What is this course? It is a crash course in **brms**: a
brief and practical introduction to fitting Bayesian multilevel models
in R and Stan using the **brms**
package (**B**ayesian **R**egression
**M**odels using **S**tan). Because this is
intended as a practical skills course, I will only give a quick and
surface-level description of Bayesian analysis and how it can be used
for multilevel regression models.

Download the worksheet for this lesson here.

This course is designed for practicing researchers who have some experience with statistical analysis and coding in R.

- You should have at least heard of a mixed model or multilevel model.
- You should have at least tried to do stats and/or data science in R before.
- You should have at least a vague knowledge of what Bayesian analysis and inference are.

- If you have experience with the R package
**lme4**, that’s great because the syntax of**brms**is modeled after**lme4**. - If you have experience with the
**tidyverse**packages, including**ggplot2**, for manipulating and plotting data, that’s also great because we will be using them in this course.

If you don’t know what those packages are, don’t sweat it because you can just follow along by copying the code.

At the end of this course, you will understand …

- The very basics of Bayesian inference
- What a prior, likelihood, and posterior are in the context of a Bayesian model
- The very basics of how Markov Chain Monte Carlo works
- What a credible interval is

At the end of this course, you will be able to …

- Write the code to specify and sample a multilevel model with random
intercepts and random slopes in
**brms** - Generate plots and statistics to make sure your model converged, and know a few ways to deal with convergence problems
- Interpret the summary output of a multilevel model in
**brms** - Compare different models with leave-one-out information criteria
- Use Bayes factors to assess strength of evidence for effects
- Make plots of model parameters and predictions, with credible intervals to show uncertainty

*This may or may not actually be a portrait of Thomas Bayes*

In its simplest form, Bayesian inference is a method of statistical inference that allows you to use information you already know to assign a prior probability to a hypothesis, then update the probability of that hypothesis as you get more information. If that seems like common sense, it is!

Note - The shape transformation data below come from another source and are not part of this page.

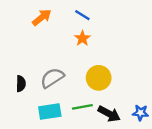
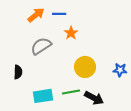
blue line: (82, 15) -> (59, 14), moved, turned -32
gray semicircle: (52, 78) -> (41, 46), moved
blue star: (140, 113) -> (120, 70), moved

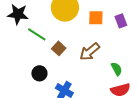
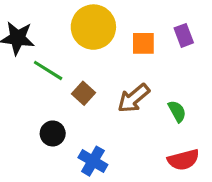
purple rectangle: (121, 21) -> (184, 35), moved
green semicircle: (117, 69) -> (177, 111), moved

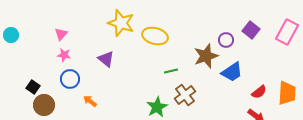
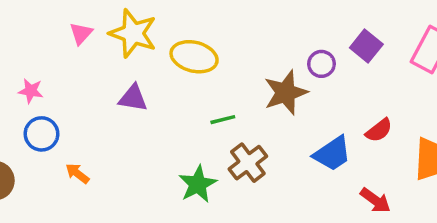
pink triangle: (61, 34) -> (81, 33), moved
purple triangle: (106, 59) -> (133, 98), moved, turned -30
blue trapezoid: (232, 72) -> (332, 154), moved
red semicircle: (259, 92) -> (379, 130), moved

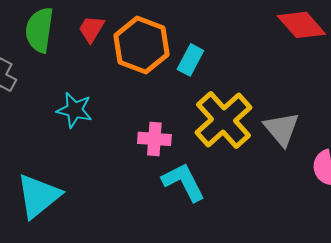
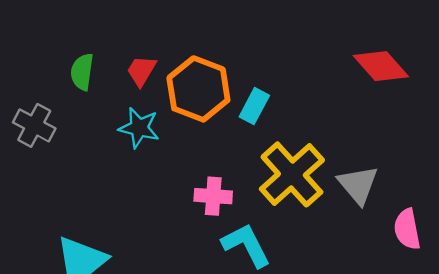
green semicircle: (39, 30) -> (82, 72), size x0.7
cyan star: (74, 110) -> (139, 128), moved

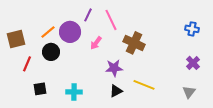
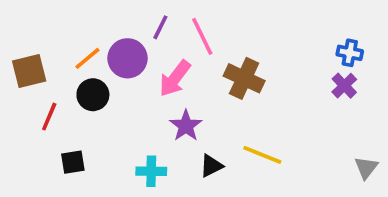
pink arrow: (96, 43) -> (175, 78), size x1.5
purple cross: (193, 63) -> (344, 86), moved
purple star: (114, 68) -> (186, 126), moved, turned -30
cyan cross: (74, 92) -> (151, 171), moved
gray triangle: (189, 92) -> (366, 168), moved

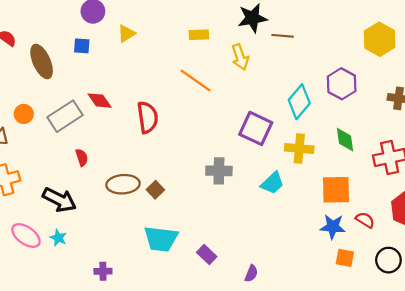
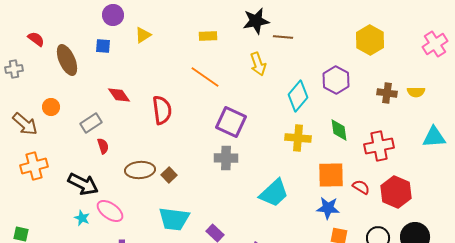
yellow arrow: (240, 57) -> (258, 64), moved
gray rectangle: (65, 116) -> (91, 123), moved, size x0.7
purple square: (256, 128) -> (231, 122), moved
cyan trapezoid: (272, 183) -> (274, 193), moved, size x1.4
red semicircle: (365, 220) -> (361, 187), moved
pink ellipse: (26, 236) -> (110, 211), moved

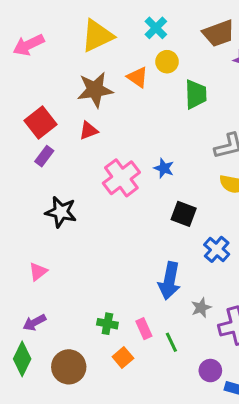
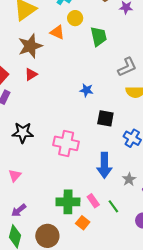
pink cross: (121, 178) -> (66, 143), moved, turned -30
green cross: (107, 324) -> (68, 202), size x1.6

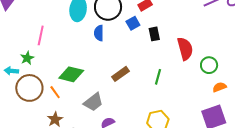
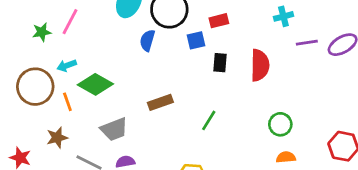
red semicircle: (185, 49) -> (260, 65), moved
green star: (27, 58) -> (42, 32), moved
cyan arrow: (11, 71) -> (67, 66), moved, turned -40

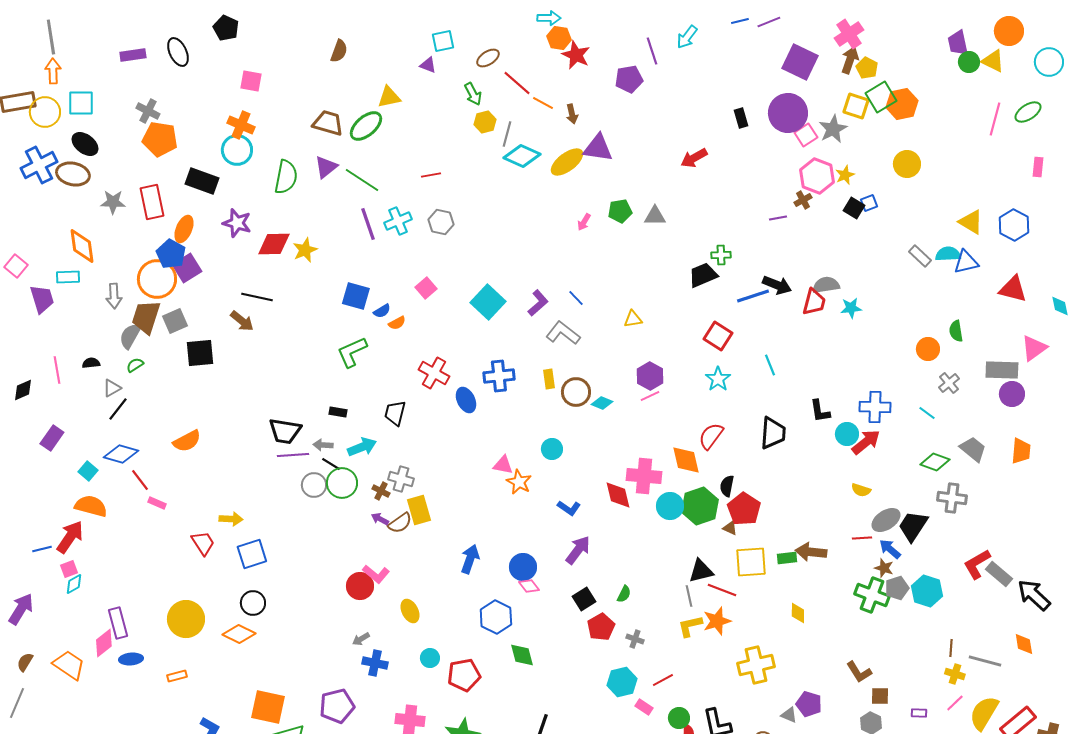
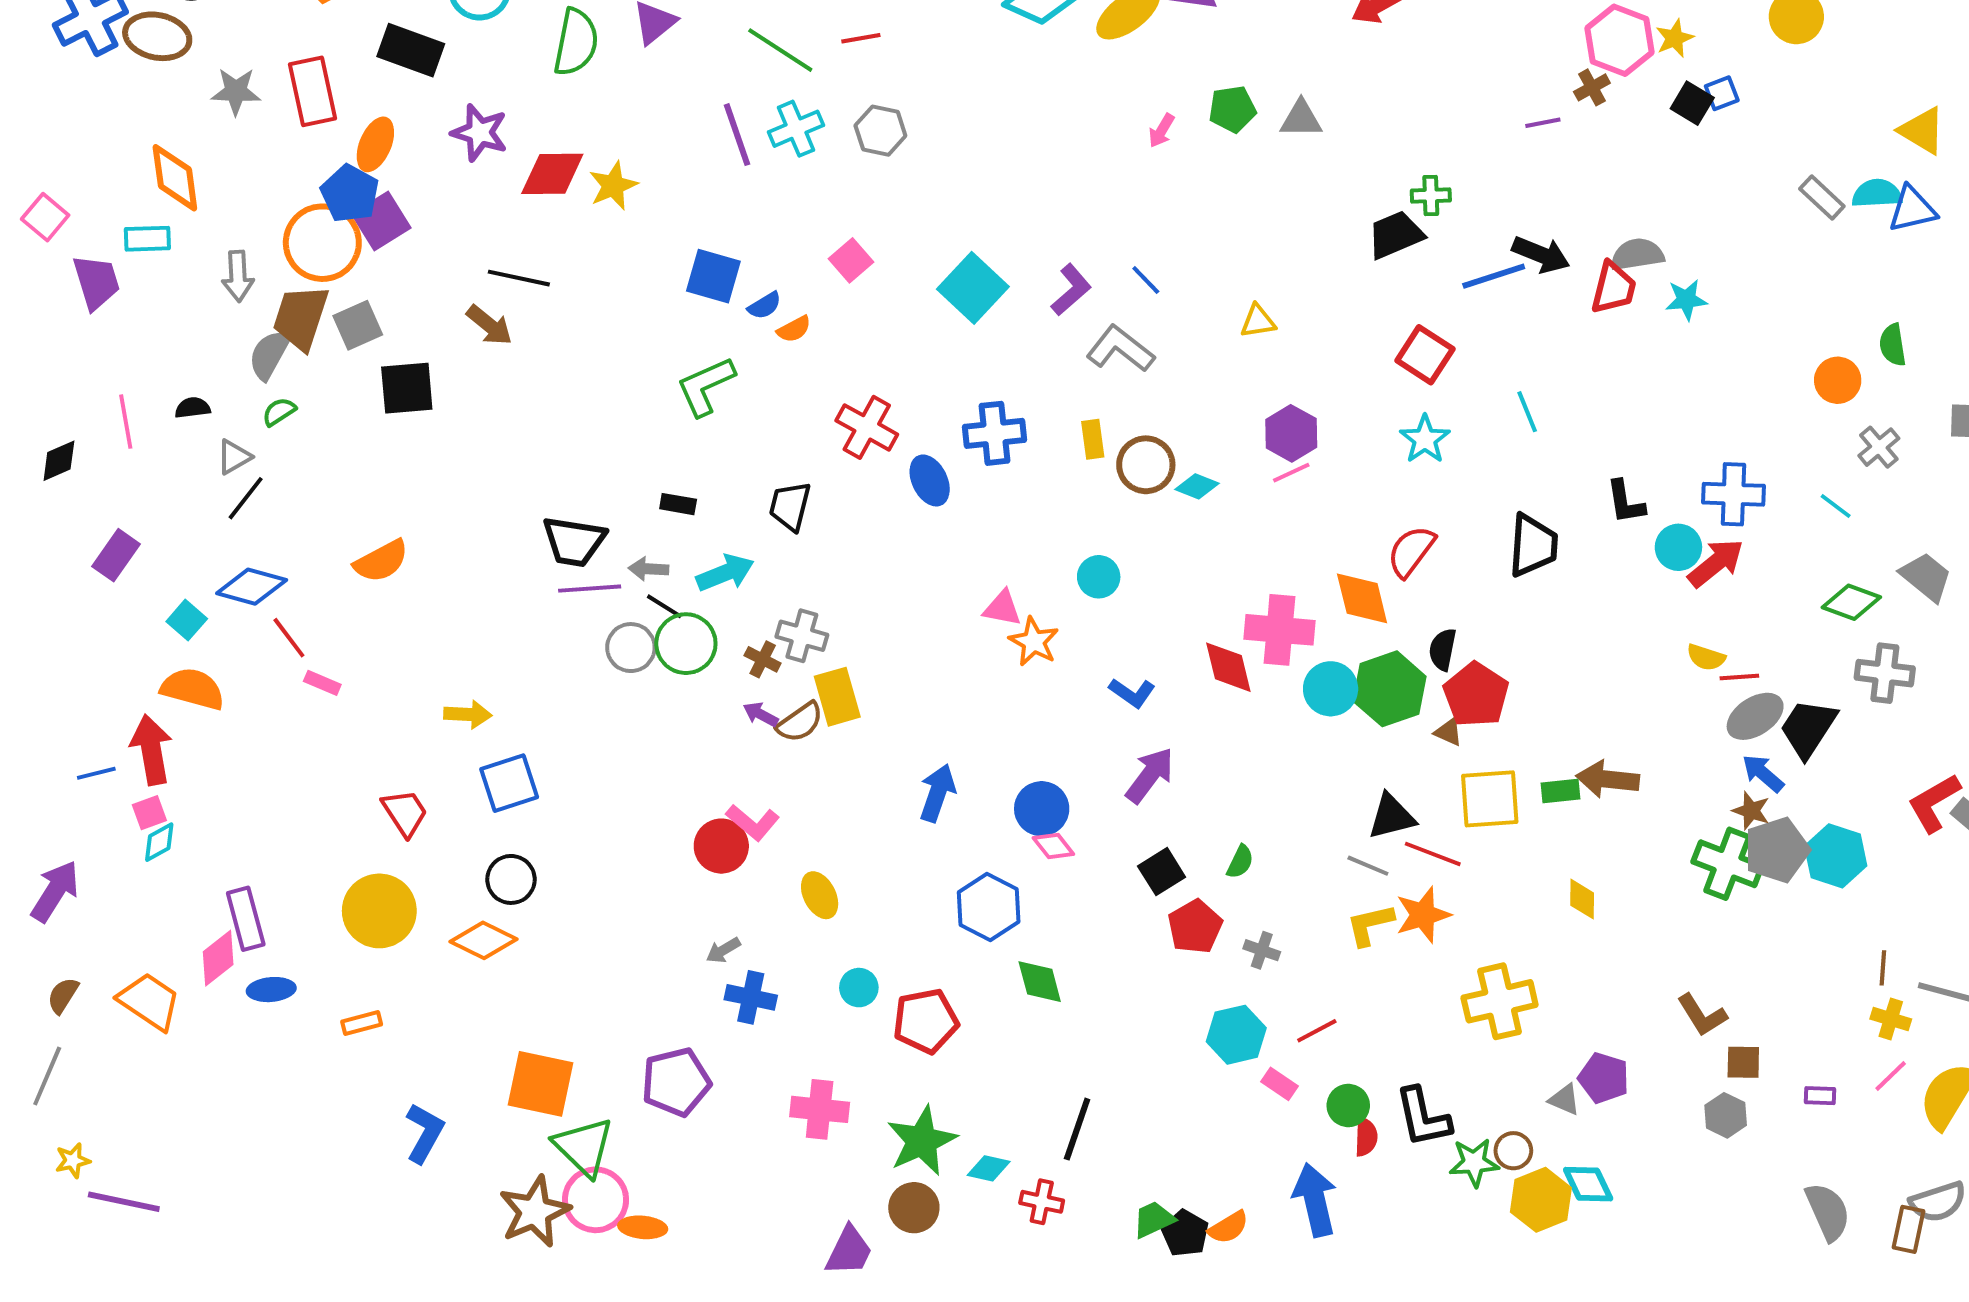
green line: (362, 180) -> (780, 50), moved
red arrow: (70, 537) -> (151, 750), turned -44
red line: (862, 538) -> (1739, 677), moved
red trapezoid: (203, 543) -> (405, 813), moved
gray pentagon: (897, 588) -> (1777, 850), size x1.4
gray line: (689, 596) -> (1368, 866), turned -55

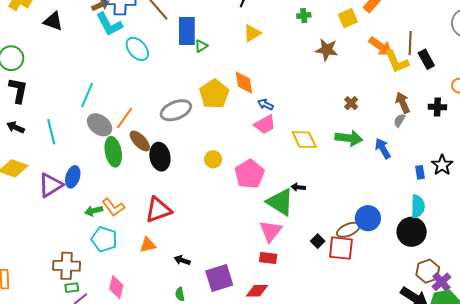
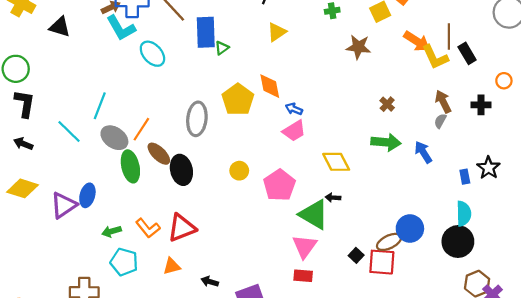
gray ellipse: (176, 110) -> (197, 119), turned -60
cyan line: (51, 132) -> (69, 131), moved, turned -30
yellow diamond: (304, 140) -> (336, 162), moved
orange L-shape: (113, 207) -> (148, 228), moved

It is a very powerful tool that has been applied across many fields
of human endeavor. Today we are only going to look at its application in
estimating the parameters of multilevel statistical models to analyze
scientific data, but that’s only one of the many things we can use
Bayesian inference for. Bayesian methods are only growing in popularity,
thanks in large part to the rapid growth of user-friendly, open-source,
computationally powerful software – like **Stan** and its companion
R package **brms**
that we are going to learn about today!

Bayesian inference is named after Reverend Thomas Bayes, an English clergyman, philosopher, and yes, statistician, who wrote a scholarly work on probability (published after his death in 1763). His essay included an algorithm to use evidence to find the distribution of the probability parameter of a binomial distribution … using what we now call Bayes’ Theorem! However, much of the foundations of Bayesian inference were really developed by Pierre-Simon Laplace independently of Bayes and at roughly the same time. Give credit where it’s due!

Bayes’ Theorem is the basis of Bayesian inference. It is a rule that
describes how likely an event is to happen (its probability), based on
our prior knowledge about conditions related to that event. In other
words, it describes the *conditional* probability of an event
*A* occurring, conditioned on the probability of another event
*B* occurring.

The mathematical statement of Bayes’ theorem is:

\[P(A|B) = \frac{P(B|A)P(A)}{P(B)}\]

This means the **probability of A being true given that B is
true** (\(P(A|B)\)) is equal to
the **probability that B is true given that A is true**
(\(P(B|A)\)) times the **ratio of
probabilities that A and B are true** (\(\frac{P(A)}{P(B)}\)).

This may not make sense yet but some more concrete examples might help.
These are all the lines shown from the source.